OBJECTIVES: The objectives of the review were (1) to evaluate the accuracy of implant-level impressions in cases with internal and external connection abutments/reconstructions, and (2) to evaluate the incidence of technical complications of internal and external connection metal- or zirconia-based abutments and single-implant reconstructions.
MATERIALS AND METHODS: A MEDLINE electronic search was conducted to identify English language publications in dental journals related to each of the two topics by inserting the appropriate keywords. These electronic searches were complemented by a hand search of the January 2009 to January 2012 issues of the following journals: Clinical Oral Implants Research, The Journal of Prosthetic Dentistry, The International Journal of Prosthodontics, The International Journal of Periodontics and Restorative Dentistry, The International Journal of Oral Maxillofacial Implants, Clinical Implant Dentistry and Related Research.

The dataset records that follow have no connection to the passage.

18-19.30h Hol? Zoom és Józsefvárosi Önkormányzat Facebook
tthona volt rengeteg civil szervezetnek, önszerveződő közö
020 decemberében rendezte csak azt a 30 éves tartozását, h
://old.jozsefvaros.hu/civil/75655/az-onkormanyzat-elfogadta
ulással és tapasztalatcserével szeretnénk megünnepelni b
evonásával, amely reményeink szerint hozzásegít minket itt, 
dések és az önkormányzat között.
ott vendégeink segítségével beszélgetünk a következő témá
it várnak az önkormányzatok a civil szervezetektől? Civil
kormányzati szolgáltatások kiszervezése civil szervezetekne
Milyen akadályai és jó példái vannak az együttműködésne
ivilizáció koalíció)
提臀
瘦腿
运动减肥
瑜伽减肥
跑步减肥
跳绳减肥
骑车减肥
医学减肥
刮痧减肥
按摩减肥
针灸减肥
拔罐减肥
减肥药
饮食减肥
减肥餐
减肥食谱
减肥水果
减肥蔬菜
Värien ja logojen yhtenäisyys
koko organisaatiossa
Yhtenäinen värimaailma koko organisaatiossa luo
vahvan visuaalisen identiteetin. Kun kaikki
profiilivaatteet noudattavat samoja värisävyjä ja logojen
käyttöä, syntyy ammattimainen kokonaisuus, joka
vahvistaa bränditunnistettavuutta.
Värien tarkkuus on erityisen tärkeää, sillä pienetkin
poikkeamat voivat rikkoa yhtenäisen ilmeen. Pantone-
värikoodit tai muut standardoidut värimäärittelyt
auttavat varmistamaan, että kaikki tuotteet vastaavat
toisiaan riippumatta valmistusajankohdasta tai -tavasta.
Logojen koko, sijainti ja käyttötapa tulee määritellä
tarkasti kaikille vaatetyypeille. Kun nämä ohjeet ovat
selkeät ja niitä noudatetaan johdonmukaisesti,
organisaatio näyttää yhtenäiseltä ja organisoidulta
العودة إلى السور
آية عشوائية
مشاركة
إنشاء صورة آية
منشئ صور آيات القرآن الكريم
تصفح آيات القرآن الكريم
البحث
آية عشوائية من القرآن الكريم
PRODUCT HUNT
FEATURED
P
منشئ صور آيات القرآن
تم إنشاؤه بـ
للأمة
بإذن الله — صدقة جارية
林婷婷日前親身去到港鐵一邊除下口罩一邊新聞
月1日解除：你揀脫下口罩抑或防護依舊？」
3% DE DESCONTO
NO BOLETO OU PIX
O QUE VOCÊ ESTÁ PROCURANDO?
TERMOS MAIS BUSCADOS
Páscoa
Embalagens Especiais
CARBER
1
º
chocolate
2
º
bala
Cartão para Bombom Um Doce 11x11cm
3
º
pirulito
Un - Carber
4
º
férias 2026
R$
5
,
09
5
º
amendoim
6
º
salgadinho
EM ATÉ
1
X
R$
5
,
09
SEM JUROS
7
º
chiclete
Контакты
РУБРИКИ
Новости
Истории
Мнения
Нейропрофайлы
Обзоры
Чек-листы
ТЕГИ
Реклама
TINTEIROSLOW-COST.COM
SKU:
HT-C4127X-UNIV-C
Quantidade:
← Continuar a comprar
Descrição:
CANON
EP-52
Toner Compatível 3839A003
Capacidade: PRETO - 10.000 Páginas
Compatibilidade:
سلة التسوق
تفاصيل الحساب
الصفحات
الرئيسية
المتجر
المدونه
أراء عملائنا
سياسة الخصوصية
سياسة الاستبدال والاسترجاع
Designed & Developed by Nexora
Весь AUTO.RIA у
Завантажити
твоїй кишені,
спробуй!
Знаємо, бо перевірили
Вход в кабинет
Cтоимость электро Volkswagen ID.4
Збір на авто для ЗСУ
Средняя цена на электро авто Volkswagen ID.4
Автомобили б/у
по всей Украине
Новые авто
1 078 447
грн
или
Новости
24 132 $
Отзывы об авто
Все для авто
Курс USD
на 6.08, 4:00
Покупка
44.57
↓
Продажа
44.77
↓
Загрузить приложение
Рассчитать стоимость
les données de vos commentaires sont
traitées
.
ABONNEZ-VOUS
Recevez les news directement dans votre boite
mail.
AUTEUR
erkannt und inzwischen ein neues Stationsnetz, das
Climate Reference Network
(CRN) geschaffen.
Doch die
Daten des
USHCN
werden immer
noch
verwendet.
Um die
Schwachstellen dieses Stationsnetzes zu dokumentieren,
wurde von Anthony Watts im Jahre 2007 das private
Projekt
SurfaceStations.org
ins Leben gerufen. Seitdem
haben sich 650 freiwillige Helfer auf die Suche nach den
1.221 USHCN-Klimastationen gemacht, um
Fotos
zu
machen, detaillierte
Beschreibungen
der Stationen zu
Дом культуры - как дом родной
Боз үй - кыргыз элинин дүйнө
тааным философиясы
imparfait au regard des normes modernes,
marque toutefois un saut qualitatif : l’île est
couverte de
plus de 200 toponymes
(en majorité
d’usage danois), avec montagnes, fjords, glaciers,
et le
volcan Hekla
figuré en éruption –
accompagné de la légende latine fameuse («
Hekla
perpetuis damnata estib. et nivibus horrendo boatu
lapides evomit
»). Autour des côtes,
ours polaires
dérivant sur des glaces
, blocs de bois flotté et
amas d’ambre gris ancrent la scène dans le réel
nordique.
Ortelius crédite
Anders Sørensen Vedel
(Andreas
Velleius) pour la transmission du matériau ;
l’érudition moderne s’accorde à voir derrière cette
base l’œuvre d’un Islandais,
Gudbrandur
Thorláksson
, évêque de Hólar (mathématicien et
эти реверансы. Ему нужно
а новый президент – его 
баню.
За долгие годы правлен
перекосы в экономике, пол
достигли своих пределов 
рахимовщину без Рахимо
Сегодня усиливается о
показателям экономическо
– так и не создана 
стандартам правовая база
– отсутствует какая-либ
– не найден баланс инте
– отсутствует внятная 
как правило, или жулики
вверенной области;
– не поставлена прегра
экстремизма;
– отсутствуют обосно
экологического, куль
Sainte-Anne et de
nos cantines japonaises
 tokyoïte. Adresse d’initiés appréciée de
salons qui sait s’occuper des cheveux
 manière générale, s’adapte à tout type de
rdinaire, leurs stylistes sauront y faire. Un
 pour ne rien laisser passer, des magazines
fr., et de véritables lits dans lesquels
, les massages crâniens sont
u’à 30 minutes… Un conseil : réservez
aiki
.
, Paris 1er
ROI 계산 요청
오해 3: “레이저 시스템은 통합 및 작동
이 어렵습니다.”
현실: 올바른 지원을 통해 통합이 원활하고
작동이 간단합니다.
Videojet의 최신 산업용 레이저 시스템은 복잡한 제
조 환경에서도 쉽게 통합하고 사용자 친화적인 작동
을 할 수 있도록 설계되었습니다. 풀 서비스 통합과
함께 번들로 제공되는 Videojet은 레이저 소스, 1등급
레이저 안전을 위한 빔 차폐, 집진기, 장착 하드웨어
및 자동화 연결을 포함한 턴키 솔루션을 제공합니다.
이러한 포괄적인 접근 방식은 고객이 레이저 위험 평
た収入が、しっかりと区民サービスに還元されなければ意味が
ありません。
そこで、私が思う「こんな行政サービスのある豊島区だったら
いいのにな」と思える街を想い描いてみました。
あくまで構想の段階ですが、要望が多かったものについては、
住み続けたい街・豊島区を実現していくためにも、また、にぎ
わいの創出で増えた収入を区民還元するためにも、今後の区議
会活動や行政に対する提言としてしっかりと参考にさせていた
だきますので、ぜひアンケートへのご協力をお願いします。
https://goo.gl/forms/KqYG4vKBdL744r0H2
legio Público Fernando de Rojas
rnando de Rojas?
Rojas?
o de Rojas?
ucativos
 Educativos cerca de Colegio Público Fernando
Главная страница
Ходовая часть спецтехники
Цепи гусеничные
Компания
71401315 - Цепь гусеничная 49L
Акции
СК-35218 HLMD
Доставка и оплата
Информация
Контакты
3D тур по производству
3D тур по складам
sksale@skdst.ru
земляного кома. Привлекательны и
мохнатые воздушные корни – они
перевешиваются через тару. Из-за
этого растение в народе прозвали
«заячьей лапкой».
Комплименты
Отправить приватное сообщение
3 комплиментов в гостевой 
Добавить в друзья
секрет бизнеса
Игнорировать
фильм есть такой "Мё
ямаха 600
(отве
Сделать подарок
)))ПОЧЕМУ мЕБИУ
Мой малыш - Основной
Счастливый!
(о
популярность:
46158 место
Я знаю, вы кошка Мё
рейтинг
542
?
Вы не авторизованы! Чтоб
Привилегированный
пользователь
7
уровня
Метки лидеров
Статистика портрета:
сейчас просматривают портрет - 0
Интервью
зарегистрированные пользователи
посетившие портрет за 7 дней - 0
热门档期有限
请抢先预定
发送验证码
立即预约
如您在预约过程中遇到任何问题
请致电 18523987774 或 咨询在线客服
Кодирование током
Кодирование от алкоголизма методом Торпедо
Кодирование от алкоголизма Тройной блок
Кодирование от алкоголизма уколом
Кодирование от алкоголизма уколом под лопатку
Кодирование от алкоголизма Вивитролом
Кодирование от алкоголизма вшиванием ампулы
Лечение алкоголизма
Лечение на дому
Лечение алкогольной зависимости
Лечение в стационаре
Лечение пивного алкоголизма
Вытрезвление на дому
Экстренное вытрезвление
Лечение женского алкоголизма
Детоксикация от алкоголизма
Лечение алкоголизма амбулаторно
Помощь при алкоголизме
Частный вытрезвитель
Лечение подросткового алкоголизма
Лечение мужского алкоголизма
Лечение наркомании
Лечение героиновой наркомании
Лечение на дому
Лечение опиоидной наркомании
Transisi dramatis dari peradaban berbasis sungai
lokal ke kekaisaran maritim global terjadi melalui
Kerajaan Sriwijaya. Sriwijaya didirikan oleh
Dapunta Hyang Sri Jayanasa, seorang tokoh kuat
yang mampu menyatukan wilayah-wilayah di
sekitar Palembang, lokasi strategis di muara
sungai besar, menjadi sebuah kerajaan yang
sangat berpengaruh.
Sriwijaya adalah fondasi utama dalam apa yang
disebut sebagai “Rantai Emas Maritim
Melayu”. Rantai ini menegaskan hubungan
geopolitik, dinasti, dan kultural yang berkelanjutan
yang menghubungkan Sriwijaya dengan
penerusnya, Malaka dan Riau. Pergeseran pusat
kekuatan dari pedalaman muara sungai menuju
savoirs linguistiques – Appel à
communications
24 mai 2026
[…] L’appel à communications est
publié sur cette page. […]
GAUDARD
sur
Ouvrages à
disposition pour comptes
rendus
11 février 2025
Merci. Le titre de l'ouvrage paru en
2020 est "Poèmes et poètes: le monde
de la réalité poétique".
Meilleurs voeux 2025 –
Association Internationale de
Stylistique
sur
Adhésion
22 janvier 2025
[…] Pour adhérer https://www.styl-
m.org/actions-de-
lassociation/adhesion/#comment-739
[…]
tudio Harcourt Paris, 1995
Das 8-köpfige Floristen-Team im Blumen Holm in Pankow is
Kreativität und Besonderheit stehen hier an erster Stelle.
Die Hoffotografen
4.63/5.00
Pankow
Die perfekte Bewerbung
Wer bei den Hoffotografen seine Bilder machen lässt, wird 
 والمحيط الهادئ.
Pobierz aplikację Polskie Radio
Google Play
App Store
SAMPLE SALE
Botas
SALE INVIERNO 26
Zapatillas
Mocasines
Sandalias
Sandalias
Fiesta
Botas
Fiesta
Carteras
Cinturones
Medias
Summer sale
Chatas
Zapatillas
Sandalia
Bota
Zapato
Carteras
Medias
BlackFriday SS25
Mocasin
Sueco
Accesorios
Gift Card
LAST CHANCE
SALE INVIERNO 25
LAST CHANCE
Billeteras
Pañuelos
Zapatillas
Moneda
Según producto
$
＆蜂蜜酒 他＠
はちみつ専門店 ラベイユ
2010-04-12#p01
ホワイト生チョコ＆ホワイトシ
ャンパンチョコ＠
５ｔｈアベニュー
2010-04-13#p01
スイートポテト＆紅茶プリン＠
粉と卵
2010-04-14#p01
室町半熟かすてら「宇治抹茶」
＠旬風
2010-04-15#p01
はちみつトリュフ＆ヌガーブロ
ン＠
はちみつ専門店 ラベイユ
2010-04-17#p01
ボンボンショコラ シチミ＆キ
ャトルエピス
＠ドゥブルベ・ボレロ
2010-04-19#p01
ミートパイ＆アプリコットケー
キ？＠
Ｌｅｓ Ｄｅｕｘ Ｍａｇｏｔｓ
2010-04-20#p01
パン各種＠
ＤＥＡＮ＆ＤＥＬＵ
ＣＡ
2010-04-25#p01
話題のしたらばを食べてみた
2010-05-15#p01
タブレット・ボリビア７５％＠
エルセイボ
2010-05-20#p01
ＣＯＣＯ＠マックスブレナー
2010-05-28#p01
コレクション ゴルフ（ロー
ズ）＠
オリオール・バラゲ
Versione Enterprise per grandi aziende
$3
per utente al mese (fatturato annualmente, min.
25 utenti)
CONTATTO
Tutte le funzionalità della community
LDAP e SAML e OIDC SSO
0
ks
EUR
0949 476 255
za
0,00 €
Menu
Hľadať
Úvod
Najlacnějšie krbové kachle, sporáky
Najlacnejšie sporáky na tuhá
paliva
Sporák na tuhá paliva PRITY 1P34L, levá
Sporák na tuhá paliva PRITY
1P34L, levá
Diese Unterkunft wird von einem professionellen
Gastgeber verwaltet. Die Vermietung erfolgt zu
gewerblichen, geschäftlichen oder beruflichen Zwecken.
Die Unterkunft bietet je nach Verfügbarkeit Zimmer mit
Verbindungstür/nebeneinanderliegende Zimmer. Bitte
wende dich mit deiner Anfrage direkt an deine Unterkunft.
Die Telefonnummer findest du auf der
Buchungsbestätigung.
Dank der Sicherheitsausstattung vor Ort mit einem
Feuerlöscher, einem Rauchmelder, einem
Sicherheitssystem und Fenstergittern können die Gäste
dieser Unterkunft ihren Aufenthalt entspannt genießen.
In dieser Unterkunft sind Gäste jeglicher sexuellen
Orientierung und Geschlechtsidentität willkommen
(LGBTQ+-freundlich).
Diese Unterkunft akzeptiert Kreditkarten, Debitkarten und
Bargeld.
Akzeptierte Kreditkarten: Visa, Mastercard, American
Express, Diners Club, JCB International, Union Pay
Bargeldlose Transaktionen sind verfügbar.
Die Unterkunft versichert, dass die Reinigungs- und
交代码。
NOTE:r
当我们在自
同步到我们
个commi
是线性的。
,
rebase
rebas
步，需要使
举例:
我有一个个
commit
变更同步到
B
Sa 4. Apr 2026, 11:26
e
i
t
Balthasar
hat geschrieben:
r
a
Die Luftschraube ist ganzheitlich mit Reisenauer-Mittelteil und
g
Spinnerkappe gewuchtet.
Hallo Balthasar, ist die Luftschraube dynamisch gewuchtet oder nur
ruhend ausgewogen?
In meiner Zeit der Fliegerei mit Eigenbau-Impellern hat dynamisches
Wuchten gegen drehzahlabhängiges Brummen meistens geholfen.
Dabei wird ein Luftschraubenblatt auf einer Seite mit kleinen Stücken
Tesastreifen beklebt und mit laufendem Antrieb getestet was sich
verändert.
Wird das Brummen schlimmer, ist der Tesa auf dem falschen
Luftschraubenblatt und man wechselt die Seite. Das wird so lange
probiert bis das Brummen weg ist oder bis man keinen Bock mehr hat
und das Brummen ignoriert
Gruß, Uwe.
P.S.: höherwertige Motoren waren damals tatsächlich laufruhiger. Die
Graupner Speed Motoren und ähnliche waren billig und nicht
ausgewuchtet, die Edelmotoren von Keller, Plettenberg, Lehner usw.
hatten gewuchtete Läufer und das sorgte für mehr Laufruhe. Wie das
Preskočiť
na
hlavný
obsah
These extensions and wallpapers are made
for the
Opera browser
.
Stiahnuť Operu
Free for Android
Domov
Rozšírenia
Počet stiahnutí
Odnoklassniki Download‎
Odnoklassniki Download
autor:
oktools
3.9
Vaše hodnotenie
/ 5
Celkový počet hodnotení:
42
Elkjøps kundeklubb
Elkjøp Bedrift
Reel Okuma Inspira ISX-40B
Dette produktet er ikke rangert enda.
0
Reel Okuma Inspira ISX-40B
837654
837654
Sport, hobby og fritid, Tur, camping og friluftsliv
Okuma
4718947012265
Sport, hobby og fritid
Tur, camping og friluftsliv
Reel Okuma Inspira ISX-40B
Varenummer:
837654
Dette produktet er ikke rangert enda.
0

RESULTS: Seven in vitro studies were included in the review to evaluate the accuracy of implant-level accuracy. No clinical study was found. There was no study that directly compared the influence of internal and external implant connections for abutments/reconstructions on the accuracy of implant-level impressions. All in vitro studies reported separately on the two connection designs and they did not use same protocol and, therefore, the data could not be compared. Fourteen clinical studies on metal-based abutments/reconstructions and five clinical studies on zirconia-based abutments/reconstructions satisfied the inclusion criteria and, therefore, were included in the review to evaluate the incidence of technical complications. The most frequent mechanical complication found in both implant connection design when employing metal abutments/reconstructions was screw loosening.
CONCLUSIONS: Implant-level impression accuracy may be influenced by a number of variables (implant connection type, connection design, disparallelism between multiple implants, impression material and technique employed). Implant divergence appears to affect negatively impression accuracy when using internal connection implants. Based on the sparse literature evaluating the incidence of technical complications of metal or zirconia abutments/reconstructions, it was concluded that: The incidence of fracture of metal-based and zirconia-based abutments and that of abutment screws does not seem to be influenced by the type of connection. Loosening of abutment screws was the most frequently occurring technical complication. The type of connection seems to have an influence on the incidence of the screw loosening: more loose screws were reported for externally connected implant systems for both types of materials. However, proper preload may decrease the incidence of such a complication.